Jolly Phonics Authors
Sue Lloyd taught for over 20 years in Woods Loke Primary School (Suffolk). Within her school, she began to use phonic methods, and developed and improved them from research, advice and the practical experience she and her colleagues gained. She has been the author of many phonics books and resources in the Jolly Phonics programme, and is viewed as an expert in her field. She travels the world giving synthetic phonics training and advising literacy policy.
A message from Sue Lloyd : (click arrow to expand)
When I started teaching at Woods Loke Primary School, Suffolk, UK in the late 1970s, the method of teaching reading was ‘Look and Say’, where children were expected to look at whole words and memorise each one. In order to try and reduce the number of underachievers, our school introduced synthetic phonics. Immediately we noticed a huge improvement in all the children.
The next breakthrough came from a research project. The children were taught to hear and identify the sounds in words at the same time as they were being taught the letter sounds. By the end of the year, all the teachers involved felt that these children were a year ahead of where they would have been if we had not changed our method of teaching. On standardised reading tests our children were a year ahead, and best of all, there were very few underachievers.

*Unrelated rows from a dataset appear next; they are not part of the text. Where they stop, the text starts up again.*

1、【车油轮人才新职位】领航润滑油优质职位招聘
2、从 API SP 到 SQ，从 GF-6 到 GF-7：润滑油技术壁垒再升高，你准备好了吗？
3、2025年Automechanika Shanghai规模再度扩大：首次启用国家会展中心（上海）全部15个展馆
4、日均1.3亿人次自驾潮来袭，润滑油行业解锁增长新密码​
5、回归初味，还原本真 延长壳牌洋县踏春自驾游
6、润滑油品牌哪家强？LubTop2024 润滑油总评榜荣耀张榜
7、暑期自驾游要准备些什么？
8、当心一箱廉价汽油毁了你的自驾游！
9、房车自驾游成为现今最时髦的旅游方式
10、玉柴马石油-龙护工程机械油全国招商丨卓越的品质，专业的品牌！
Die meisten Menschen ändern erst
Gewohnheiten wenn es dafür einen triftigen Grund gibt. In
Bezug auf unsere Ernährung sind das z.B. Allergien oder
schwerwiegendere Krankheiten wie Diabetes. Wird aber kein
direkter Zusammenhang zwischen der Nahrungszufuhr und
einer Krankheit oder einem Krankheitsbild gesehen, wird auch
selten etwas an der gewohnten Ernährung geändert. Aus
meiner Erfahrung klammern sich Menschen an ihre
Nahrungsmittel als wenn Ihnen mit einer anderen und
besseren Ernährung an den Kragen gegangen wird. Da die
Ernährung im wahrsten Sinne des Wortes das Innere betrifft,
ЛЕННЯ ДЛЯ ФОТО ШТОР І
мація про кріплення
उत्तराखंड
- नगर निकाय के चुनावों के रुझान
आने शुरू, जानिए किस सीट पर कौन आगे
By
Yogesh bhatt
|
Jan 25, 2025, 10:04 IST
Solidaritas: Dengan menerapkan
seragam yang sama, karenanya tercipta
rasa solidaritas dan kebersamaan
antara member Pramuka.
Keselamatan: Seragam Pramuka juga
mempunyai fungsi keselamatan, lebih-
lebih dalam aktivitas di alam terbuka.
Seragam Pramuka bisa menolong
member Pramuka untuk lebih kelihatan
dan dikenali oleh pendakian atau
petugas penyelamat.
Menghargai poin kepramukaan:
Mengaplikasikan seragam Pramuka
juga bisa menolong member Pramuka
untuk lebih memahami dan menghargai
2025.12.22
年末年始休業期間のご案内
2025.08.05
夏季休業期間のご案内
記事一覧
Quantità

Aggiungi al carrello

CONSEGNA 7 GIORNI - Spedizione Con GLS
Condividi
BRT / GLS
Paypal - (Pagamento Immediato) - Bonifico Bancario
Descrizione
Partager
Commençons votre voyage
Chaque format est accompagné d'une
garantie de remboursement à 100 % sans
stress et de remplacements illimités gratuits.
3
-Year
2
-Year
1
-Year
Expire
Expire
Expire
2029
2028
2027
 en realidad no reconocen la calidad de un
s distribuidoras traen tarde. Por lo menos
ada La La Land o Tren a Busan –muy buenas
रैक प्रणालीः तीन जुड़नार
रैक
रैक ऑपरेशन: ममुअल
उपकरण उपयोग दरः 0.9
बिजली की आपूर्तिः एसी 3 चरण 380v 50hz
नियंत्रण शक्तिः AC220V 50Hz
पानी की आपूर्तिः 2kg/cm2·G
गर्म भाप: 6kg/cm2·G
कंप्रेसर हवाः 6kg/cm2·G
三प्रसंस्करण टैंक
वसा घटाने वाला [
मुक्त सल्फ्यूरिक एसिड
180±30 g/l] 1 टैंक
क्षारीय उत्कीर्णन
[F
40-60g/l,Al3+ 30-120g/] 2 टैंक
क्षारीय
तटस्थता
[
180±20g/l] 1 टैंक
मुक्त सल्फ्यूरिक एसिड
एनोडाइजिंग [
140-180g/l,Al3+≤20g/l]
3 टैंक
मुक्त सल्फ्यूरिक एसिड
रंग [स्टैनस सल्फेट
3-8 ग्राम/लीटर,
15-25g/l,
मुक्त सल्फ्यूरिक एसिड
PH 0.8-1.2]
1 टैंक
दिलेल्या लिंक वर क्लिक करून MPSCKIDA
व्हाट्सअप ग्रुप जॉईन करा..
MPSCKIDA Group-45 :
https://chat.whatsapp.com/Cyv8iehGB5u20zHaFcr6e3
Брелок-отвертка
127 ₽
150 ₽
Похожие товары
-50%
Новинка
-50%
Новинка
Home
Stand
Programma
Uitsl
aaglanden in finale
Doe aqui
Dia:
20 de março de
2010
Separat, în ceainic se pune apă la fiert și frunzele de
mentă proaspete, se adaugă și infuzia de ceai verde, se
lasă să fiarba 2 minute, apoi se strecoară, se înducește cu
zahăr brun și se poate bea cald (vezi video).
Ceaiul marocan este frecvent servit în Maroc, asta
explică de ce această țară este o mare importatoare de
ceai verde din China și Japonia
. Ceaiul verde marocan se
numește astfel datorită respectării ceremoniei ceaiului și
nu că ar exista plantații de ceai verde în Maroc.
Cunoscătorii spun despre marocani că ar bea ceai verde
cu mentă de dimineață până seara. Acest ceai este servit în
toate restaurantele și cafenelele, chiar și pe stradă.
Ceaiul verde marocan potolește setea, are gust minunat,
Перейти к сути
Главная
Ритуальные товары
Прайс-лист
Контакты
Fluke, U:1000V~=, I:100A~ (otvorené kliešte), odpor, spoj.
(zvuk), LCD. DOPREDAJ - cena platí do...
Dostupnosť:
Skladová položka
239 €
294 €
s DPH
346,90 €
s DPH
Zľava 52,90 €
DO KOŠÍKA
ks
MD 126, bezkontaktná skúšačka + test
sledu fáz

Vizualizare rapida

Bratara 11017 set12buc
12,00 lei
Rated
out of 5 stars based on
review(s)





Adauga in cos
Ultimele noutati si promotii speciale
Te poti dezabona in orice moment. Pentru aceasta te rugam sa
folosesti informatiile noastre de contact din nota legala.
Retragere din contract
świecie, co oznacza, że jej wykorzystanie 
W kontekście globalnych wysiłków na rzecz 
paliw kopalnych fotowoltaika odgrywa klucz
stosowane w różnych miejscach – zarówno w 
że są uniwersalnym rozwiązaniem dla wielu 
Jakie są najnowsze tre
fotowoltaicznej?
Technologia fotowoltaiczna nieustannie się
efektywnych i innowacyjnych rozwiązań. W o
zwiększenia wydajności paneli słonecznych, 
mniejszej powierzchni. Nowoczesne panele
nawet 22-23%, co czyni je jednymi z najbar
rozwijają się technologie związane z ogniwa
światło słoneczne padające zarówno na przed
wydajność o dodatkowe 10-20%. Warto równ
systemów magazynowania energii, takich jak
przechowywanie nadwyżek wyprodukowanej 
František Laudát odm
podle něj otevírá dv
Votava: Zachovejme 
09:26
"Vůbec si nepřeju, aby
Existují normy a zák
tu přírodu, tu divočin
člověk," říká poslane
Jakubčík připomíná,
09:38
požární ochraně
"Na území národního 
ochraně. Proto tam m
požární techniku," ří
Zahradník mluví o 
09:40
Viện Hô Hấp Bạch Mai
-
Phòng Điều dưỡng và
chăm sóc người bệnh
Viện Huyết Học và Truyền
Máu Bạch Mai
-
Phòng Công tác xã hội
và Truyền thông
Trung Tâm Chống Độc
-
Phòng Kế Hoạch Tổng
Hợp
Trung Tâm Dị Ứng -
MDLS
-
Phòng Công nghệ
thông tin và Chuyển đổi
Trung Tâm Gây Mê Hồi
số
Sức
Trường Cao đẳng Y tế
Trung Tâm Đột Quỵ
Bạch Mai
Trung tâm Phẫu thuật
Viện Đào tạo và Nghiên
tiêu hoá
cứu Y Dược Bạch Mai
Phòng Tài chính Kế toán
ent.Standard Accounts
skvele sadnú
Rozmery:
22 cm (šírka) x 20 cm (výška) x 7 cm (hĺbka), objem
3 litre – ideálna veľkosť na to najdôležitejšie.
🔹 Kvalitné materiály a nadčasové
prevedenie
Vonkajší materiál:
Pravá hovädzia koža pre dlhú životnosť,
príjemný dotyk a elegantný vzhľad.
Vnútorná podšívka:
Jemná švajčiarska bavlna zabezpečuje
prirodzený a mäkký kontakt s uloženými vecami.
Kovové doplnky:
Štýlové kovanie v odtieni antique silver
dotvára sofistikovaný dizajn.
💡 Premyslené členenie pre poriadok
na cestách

In the 1980s, most schools in the UK followed the ‘Real Book’ approach, where children use readers from the start and are expected to work out themselves how the letters make up words. At our school we did not go down this route. We spent our time developing and improving the phonic method of teaching that had brought us such good results. Results in other schools started dropping but our results stayed high.
Sara Wernham is a primary/elementary school teacher at Woods Loke Primary School in Lowestoft, England. She developed Jolly Phonics with Sue Lloyd.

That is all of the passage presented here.